In sostanza – continua Dezio – gli imprenditori della Sanità Privata ci fanno sapere senza scrupoli e reticenze, di non avere la benché minima intenzione di sottoscrivere il contratto scaduto, da 14 anni per la Sanità Privata e, da 5 anni per le Residenze Socio-sanitarie Assistenziali, le cosiddette RSA, che tanto in questo periodo, sono state sotto i riflettori dei mass media. Le associazioni datoriali della Sanità Privata lamentano una crisi finanziaria ed economica, a causa delle risorse impegnate per fronteggiare la pandemia da Coronavirus, tale da mettere in discussione la sopravvivenza delle aziende e non soltanto il rinnovo contrattuale dei lavoratori. Per questo motivo vengono richiesti nuovi finanziamenti alle Regioni. Oltretutto il privato si è reso disponibile alla gestione dell’emergenza sanitaria, soltanto dopo la Delibera Regionale di inizio marzo, nella quale si mettevano a disposizione finanziamenti per circa 50 milioni di euro; diciamo, sintetizzando, che si è attivato soltanto dietro ad un’adeguata motivazione, in questo caso economica”. E adesso, ultimo episodio da brividi in Lombardia, è “l’affaire” test sierologici e tamponi eseguiti solo privatamente.

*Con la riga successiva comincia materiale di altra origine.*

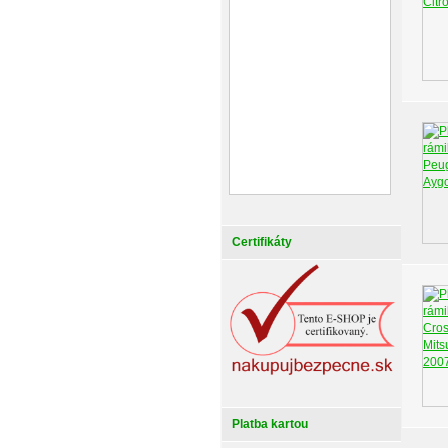
Certifikáty
Platba kartou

Come è possibile approfittare di un’emergenza sanitaria per battere cassa? Servirà riflettere sul rapporto tra Sanità Pubblica e Sanità Privata in Italia: un rapporto sempre più sbilanciato, trainato dal pubblico con risorse sempre più risicate. Il Sistema Sanitario è sempre meno pubblico, che si speculi sulla nostra salute non è ideologia, ma pura verità. Se non saremo capaci di fermare chi tenta di distorcere il Sistema a proprio favore ci troveremo anche domani nella stessa situazione di oggi e di ieri. Il 75% del bilancio regionale riguarda la sanità. Attualmente il principio di sussidiarietà solidale, ispiratore della legge regionale n. 31/1997 che determina il partenariato pubblico-privato, sta venendo meno. Il Privato ormai entrato prepotentemente nel Sistema Sanitario Regionale sta riservando per sé i settori più remunerativi della sanità e dell’assistenza, lasciando al Pubblico i settori meno redditizi e più dispendiosi. I controlli regionali sulle strutture private sono ridotti e molti dei servizi vengono esternalizzati. È quindi giunto il momento che ognuno si assuma le proprie responsabilità – conclude la segretaria CISL FP – e che ci si impegni a rivedere il Sistema Sanitario Regionale e Nazionale. Che così non vada bene, è sotto gli occhi di tutti”.